When someone asks University of Illinois graduate Scott Maxwell what he does for a living, he says, "Why, I'm a rover driver." And they say, "What?" And then he tells them about a job he considers "way cool" to the exponential power.
"I come in and my job is I reach my hand across 100-million miles of emptiness and I move something on the surface of another plant," Maxwell said. "That never gets old."
Scott Maxwell reaches into space at NASA's jet propulsion laboratory in Pasadena, California, where in early August there was significant nail-biting until Curiosity, the six-heel, one-ton, moving science lab landed successfully on the surface of Mars.
Maxwell was part of the jubilation that night, and now - each day, on a schedule linked to the Martian clock - he works as one of Curiosity's drivers from afar.
"Because Earth and Mars are so far apart in the night sky, it takes several minutes for the signals to go either way, so we can't drive unilaterally," he said.
So this is not driving by joy stick. What happens is the science team decides each day what it would like Curiosity to do. They practiced this with a prototype - in the Mars yard outback. The drivers plot the course, and then send computer commands to the rover as part of a daily email to-do list.
Recently, Curiosity sent back this picture of a one-time streambed leading scientists to conclude that water once "flowed" on Mars.
"What I find fascinating about this is that we have people on the team who can look at rocks and tell you what this area of the planet was doing a billion years ago," Maxwell said.
He arrived in 1994, recruited out of the University of Illinois as he wrapped up his masters in computer science. He didn't know that his interview enthusiasm would help him land his dream job.
"And they asked me why would I want to work for NASA, and I just lit up and said, 'It's the coolest thing in the world. Are you kidding me?'"
Apart from a driver who moves Curiosity on Mars, the rover also has a mechanical connection to Illinois.
Curiosity requires a lot of gears to move its drive trains and robotic arm.
They were made in Roscoe, Illinois - near Rockford - at forest city gear - a 57 year old family run business where Amy Sovina had to sign off on every titanium gear.
"It's just amazing to have something that far away that's successful, doing what it's supposed to do," she said. "And to have that chance to work on a project like this is impressive."
Forest City made the gears for both the rover and the sky crane that dropped it onto Mars. Before those gears left the plant for the planet, the boss allowed workers and visitors to touch them.

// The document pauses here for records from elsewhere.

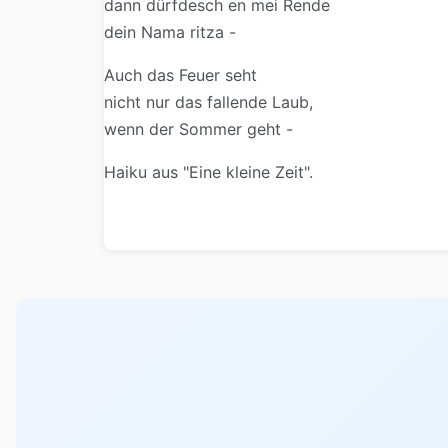
dann dürfdesch en mei Rende
dein Nama ritza -
Auch das Feuer seht
nicht nur das fallende Laub,
wenn der Sommer geht -
Haiku aus "Eine kleine Zeit".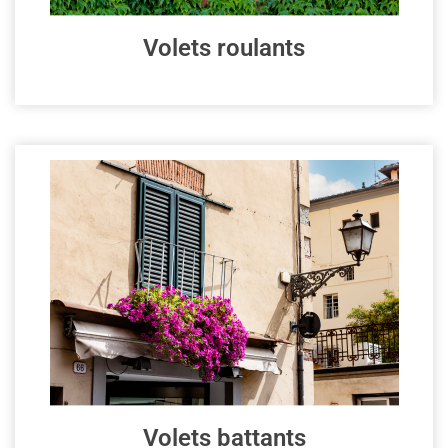
Volets roulants
Volets battants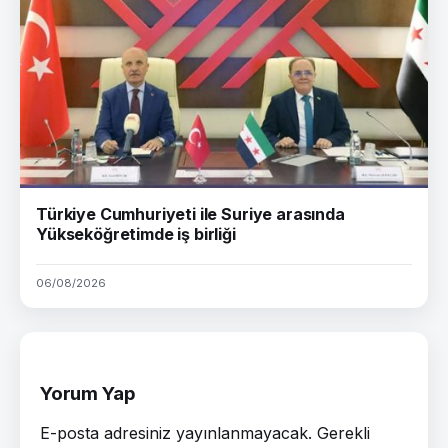
Türkiye Cumhuriyeti ile Suriye arasında
Yükseköğretimde iş birliği
06/08/2026
Yorum Yap
E-posta adresiniz yayınlanmayacak.
Gerekli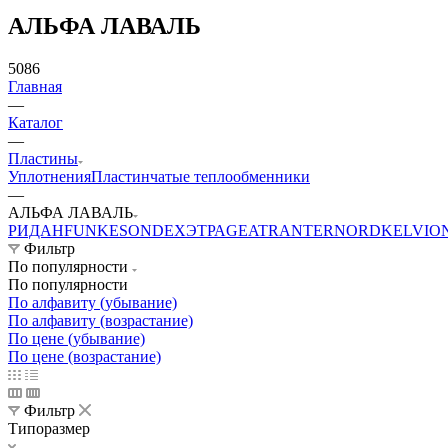
АЛЬФА ЛАВАЛЬ
5086
Главная
—
Каталог
—
Пластины
Уплотнения
Пластинчатые теплообменники
—
АЛЬФА ЛАВАЛЬ
РИДАН
FUNKE
SONDEX
ЭТРА
GEA
TRANTER
NORD
KELVIO
Фильтр
По популярности
По популярности
По алфавиту (убывание)
По алфавиту (возрастание)
По цене (убывание)
По цене (возрастание)
Фильтр
Типоразмер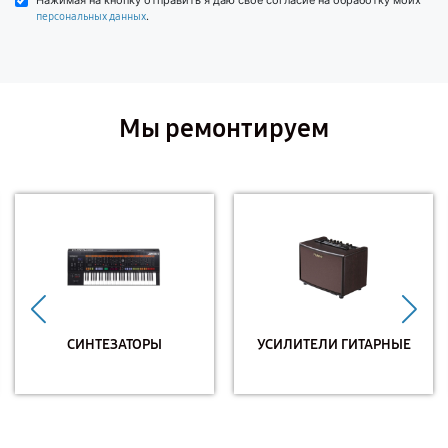
Нажимая на кнопку отправить я даю свое согласие на обработку моих
.
персональных данных
Мы ремонтируем
СИНТЕЗАТОРЫ
УСИЛИТЕЛИ ГИТАРНЫЕ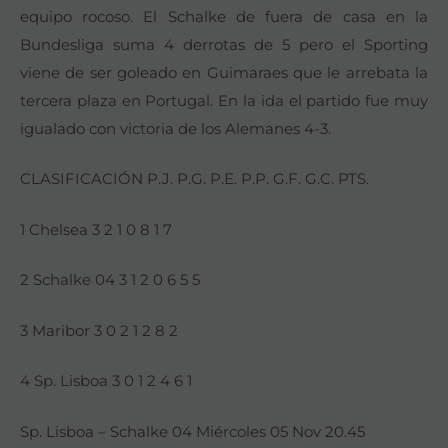
equipo rocoso. El Schalke de fuera de casa en la
Bundesliga suma 4 derrotas de 5 pero el Sporting
viene de ser goleado en Guimaraes que le arrebata la
tercera plaza en Portugal. En la ida el partido fue muy
igualado con victoria de los Alemanes 4-3.
CLASIFICACIÓN P.J. P.G. P.E. P.P. G.F. G.C. PTS.
1 Chelsea 3 2 1 0 8 1 7
2 Schalke 04 3 1 2 0 6 5 5
3 Maribor 3 0 2 1 2 8 2
4 Sp. Lisboa 3 0 1 2 4 6 1
Sp. Lisboa – Schalke 04 Miércoles 05 Nov 20.45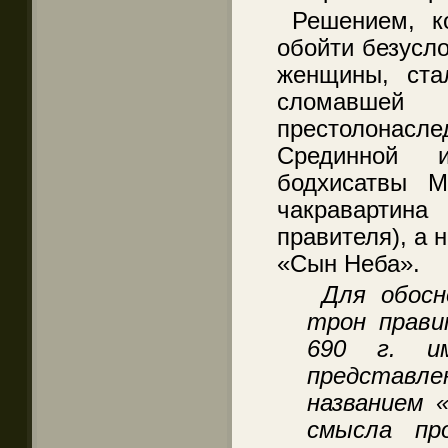
Решением, к
обойти безусл
женщины, ста
сломавшей 
престолонасл
Срединной 
бодхисатвы М
чакравартина
правителя), а 
«Сын Неба».
Для обосн
трон прави
690 г. им
представл
названием 
смысла пр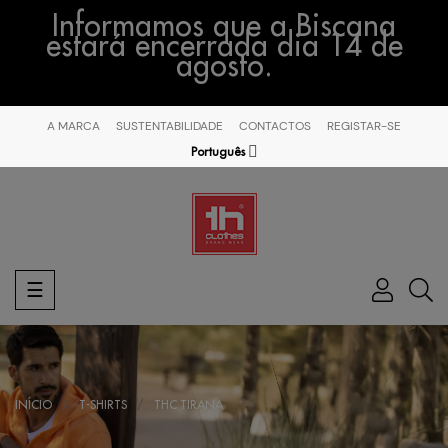
Informamos que a Biscana
estará encerrada dia 14 de
agosto.
A MARCA
SUSTENTABILIDADE
CONTACTOS
REGISTAR-SE
Português
Toggle
☰
navigation
INÍCIO
T-SHIRTS
THC TIRANA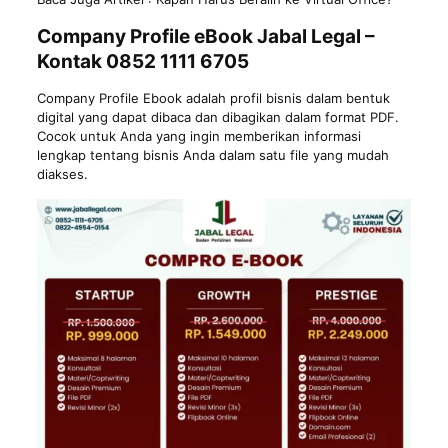
Company Profile eBook Jabal Legal –
Kontak 0852 1111 6705
Company Profile Ebook adalah profil bisnis dalam bentuk
digital yang dapat dibaca dan dibagikan dalam format PDF.
Cocok untuk Anda yang ingin memberikan informasi
lengkap tentang bisnis Anda dalam satu file yang mudah
diakses.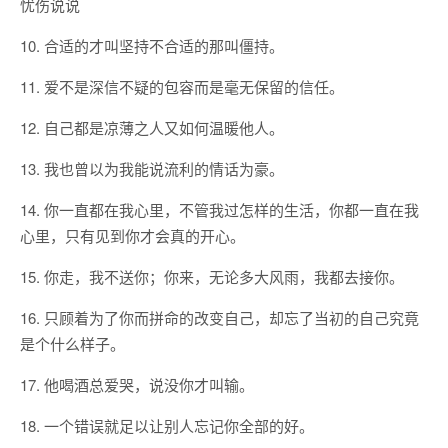
10. 合适的才叫坚持不合适的那叫僵持。
11. 爱不是深信不疑的包容而是毫无保留的信任。
12. 自己都是凉薄之人又如何温暖他人。
13. 我也曾以为我能说流利的情话为豪。
14. 你一直都在我心里，不管我过怎样的生活，你都一直在我
心里，只有见到你才会真的开心。
15. 你走，我不送你；你来，无论多大风雨，我都去接你。
16. 只顾着为了你而拼命的改变自己，却忘了当初的自己究竟
是个什么样子。
17. 他喝酒总爱哭，说没你才叫输。
18. 一个错误就足以让别人忘记你全部的好。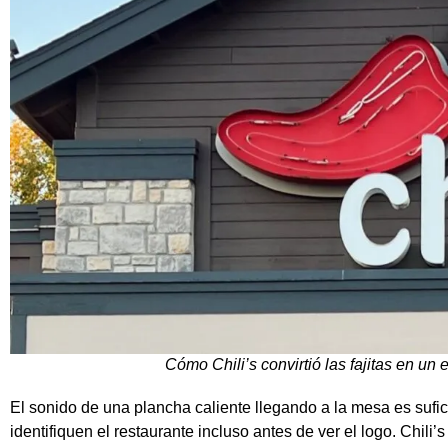
Cómo Chili’s convirtió las fajitas en un
El sonido de una plancha caliente llegando a la mesa es sufi
identifiquen el restaurante incluso antes de ver el logo.
Chili’s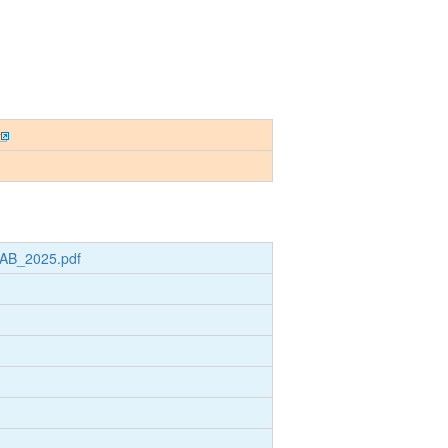
SAB_2025.pdf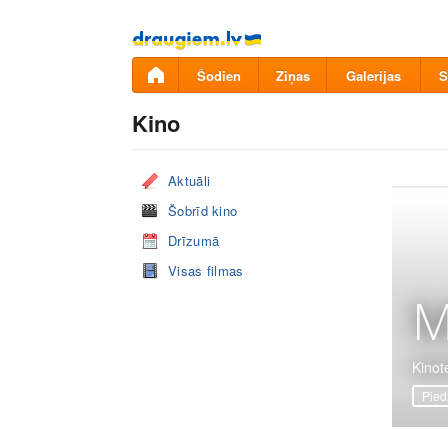
Pāriet
uz
saturu
Šodien
Ziņas
Galerijas
S
Kino
Aktuāli
Šobrīd kino
Drīzumā
Visas filmas
M
Kinote
Pied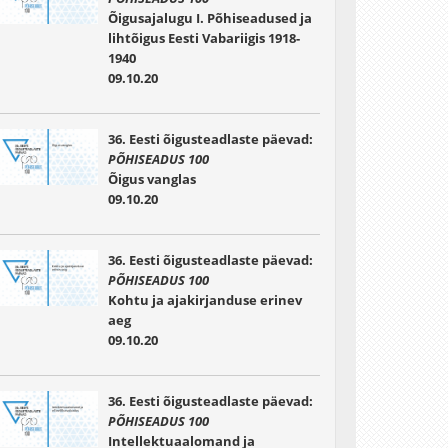
Õigusajalugu I. Põhiseadused ja
lihtõigus Eesti Vabariigis 1918-
1940
09.10.20
36. Eesti õigusteadlaste päevad:
PÕHISEADUS 100
Õigus vanglas
09.10.20
36. Eesti õigusteadlaste päevad:
PÕHISEADUS 100
Kohtu ja ajakirjanduse erinev
aeg
09.10.20
36. Eesti õigusteadlaste päevad:
PÕHISEADUS 100
Intellektuaalomand ja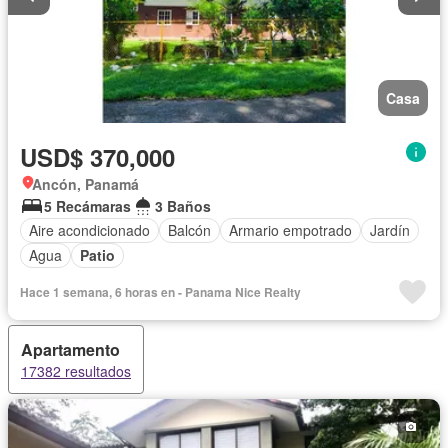
Casa
USD$ 370,000
Ancón, Panamá
5 Recámaras
3 Baños
Aire acondicionado
Balcón
Armario empotrado
Jardín
Agua
Patio
Hace 1 semana, 6 horas en - Panama Nice Realty
Apartamento
17382 resultados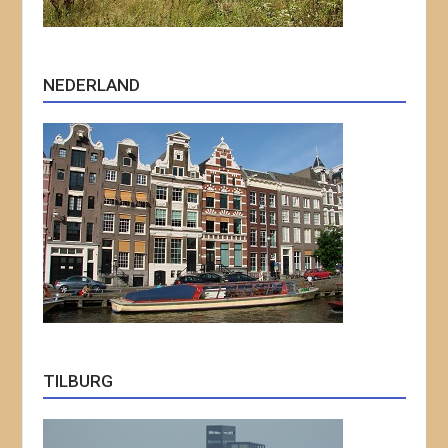
NEDERLAND
TILBURG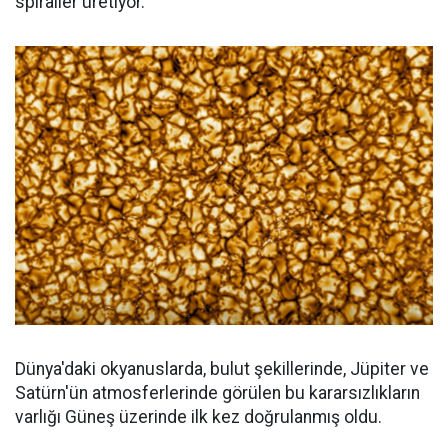
spiraller üretiyor.
Dünya'daki okyanuslarda, bulut şekillerinde, Jüpiter ve
Satürn'ün atmosferlerinde görülen bu kararsızlıkların
varlığı Güneş üzerinde ilk kez doğrulanmış oldu.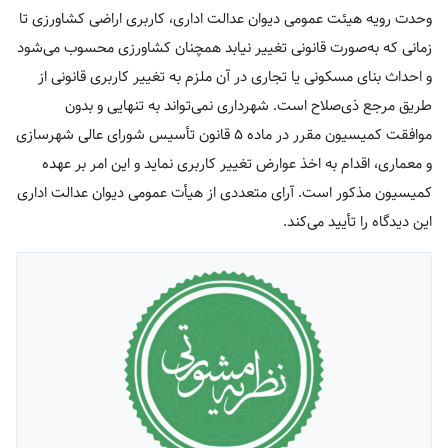
وحدت رویه هیئت عمومی دیوان عدالت اداری، کاربری اراضی کشاورزی تا
زمانی که به‌صورت قانونی تغییر نیابد همچنان کشاورزی محسوب می‌شود
و احداث بنای مسکونی یا تجاری در آن ملزم به تغییر کاربری قانونی از
طریق مرجع ذی‌صلاح است. شهرداری نمی‌تواند به تنهایی و بدون
موافقت کمیسیون مقرر در ماده ۵ قانون تأسیس شورای عالی شهرسازی
و معماری، اقدام به اخذ عوارض تغییر کاربری نماید و این امر بر عهده
کمیسیون مذکور است. آرای متعددی از هیأت عمومی دیوان عدالت اداری
این دیدگاه را تأیید می‌کند.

"After they'd fingered and touched them, I'd say, 'Now I can tell you, your DNA is going to go to Mars,'" said Fred Young, Forest City Gear CEO.
Finding Mars' DNA is Curiosity's scheduled two-year mission. Is there organic evidence that some form of life existed? If so, how, why and when did it end, and what might that mean for the planet we're on?
Meanwhile, the gears from Roscoe, Illinois are working fine in the cold atmosphere of Mars and rover driver Scott Maxwell - who calls himself "a chauffeur for science" reports to work again Monday.
On Mars time, to drive a vehicle on a planet 100-million miles away.